If you ever speak out loud to yourself, don’t worry, contrary to popular belief, it isn’t the first sign of madness! Research suggests it can be a useful tool when you need to complete a difficult task or manage difficult emotions. This is commonly labelled as positive self-talk, which is one of the techniques recommended for developing driving confidence.
There is a wealth of psychological research into the role of private speech in childhood development, for adults and even for developing self-awareness in robots. Speaking aloud is common in young children and often reappears in adults while tackling difficult or complex tasks.
In a recent study, it was reported that inner speech occurred most while studying and driving. Talking to oneself (either aloud or silently) has been shown to play a positive role in regulating emotions, problem-solving, decision making, motivation, setting goals and memory so could be considered a useful tool during driving lessons.
Private speech (speaking out loud)
Encourage your students to speak out loud while carrying out any driving tasks that are new or that they find difficult. If they can talk themselves through a manoeuvre, they are likely to feel more in control, stay focused on what they need to do and make better decisions. Plus, as the instructor, you have the bonus of hearing what they are thinking to be able to identify any gaps in their knowledge.
If a student talks out loud to themselves in driving lessons, let them know to continue doing so on their driving test. If a student is becoming increasingly nervous in the run-up to their driving test, suggest they give commentary driving a try. Even if they have not needed it during lessons, it may help them regulate their nerves and stay focused on their driving instead of on negative internal thoughts.
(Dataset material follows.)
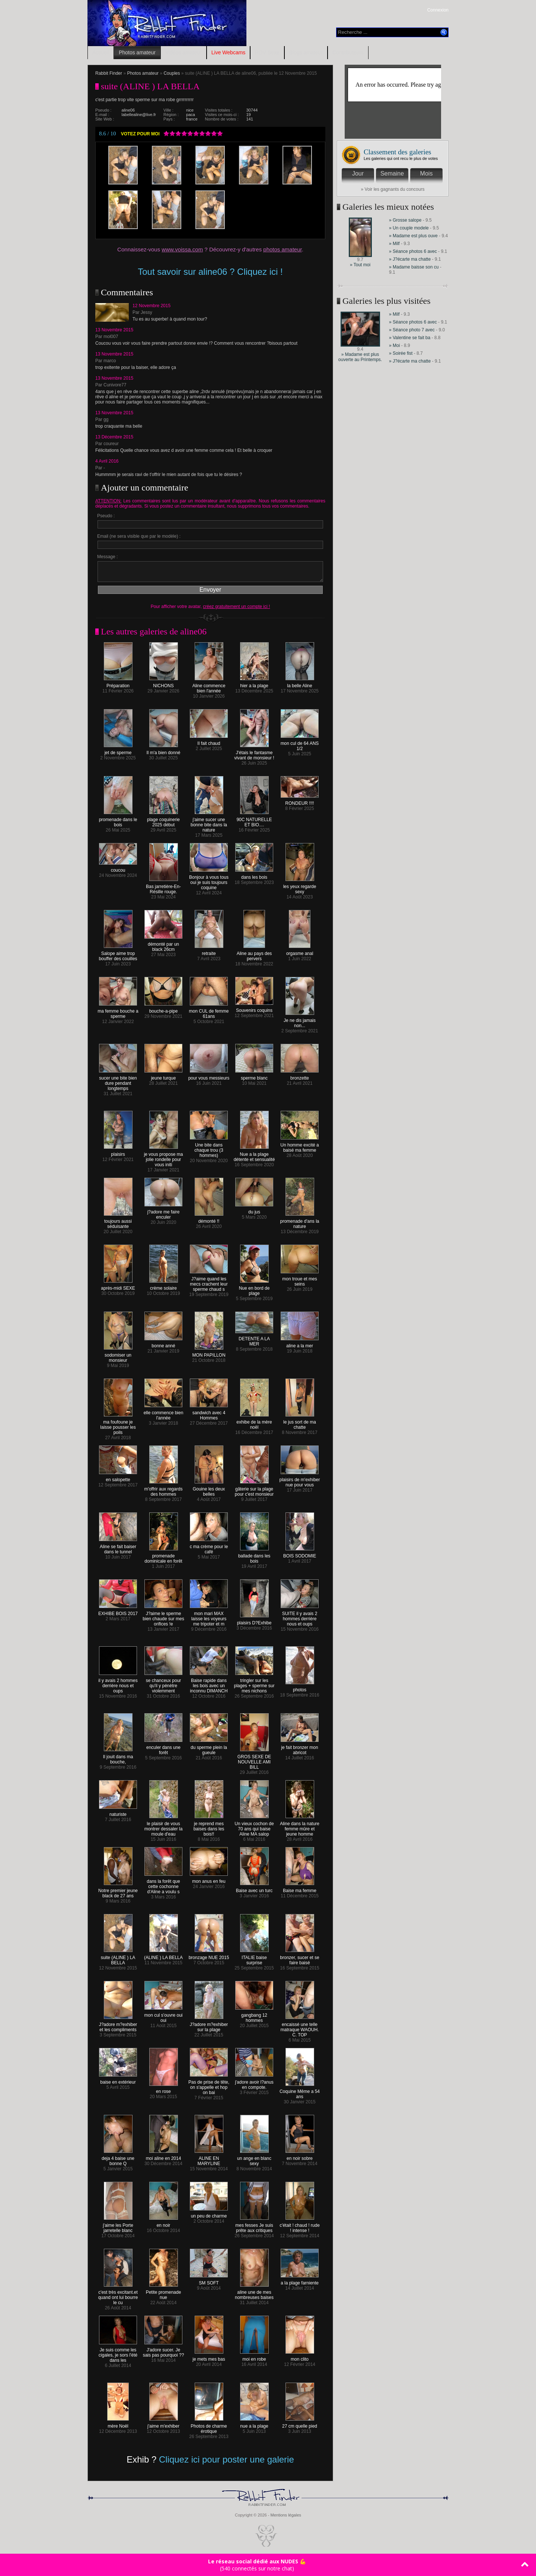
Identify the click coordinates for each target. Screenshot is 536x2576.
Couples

Inner speech (speaking silently)
According to research, many of us speak to ourselves silently while driving, usually about something other than driving though. We use inner speech (the little voice in our head) when we talk to ourselves about a variety of things, from reflecting on something that has just happened, to planning for something that might happen. It is likely that most learner drivers’ inner speech is directed towards their driving as their driving ability will still require large amounts of concentration. They may move to silently talk themselves through driving tasks as they become more practised and no longer feel the need to speak aloud.
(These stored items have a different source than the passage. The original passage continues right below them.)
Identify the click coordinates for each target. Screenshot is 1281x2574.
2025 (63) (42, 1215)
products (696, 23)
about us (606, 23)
Often inner speech can take the form of a critical voice and negative thoughts. Psychological research into motivational self-talk in health, injuries and sport all show a positive impact on performance and self-belief. A motivational self-talk exercise would involve students noticing and logging any negative statements that they say to themselves during driving lessons or in advance of a test then choosing new positive or motivational statements that they think would be helpful for them to use. For example, a learner driver who tells themselves they will never learn how to drive, that it is too hard, or there is too much to learn might use a motivational statement such as:
“I might still have a lot to learn, but I am proud of how far I have come already.”
These new motivational statements should be practised before and after driving as well as whenever the old negative statements pop into their mind. After each driving lesson, when completing their reflective log, they should also reflect on their motivational statements, how comfortable they feel with them, how effective they are and rephrase them where necessary. Listen out for any negative comments that your students are using during their driving lessons and suggest an alternative, motivational or positive phrase that they could use.
Self-talk, internal and out loud, will not suit all of your students but the research shows clear benefits in areas of sport, health, teaching and business so why not consider applying it to driver training too?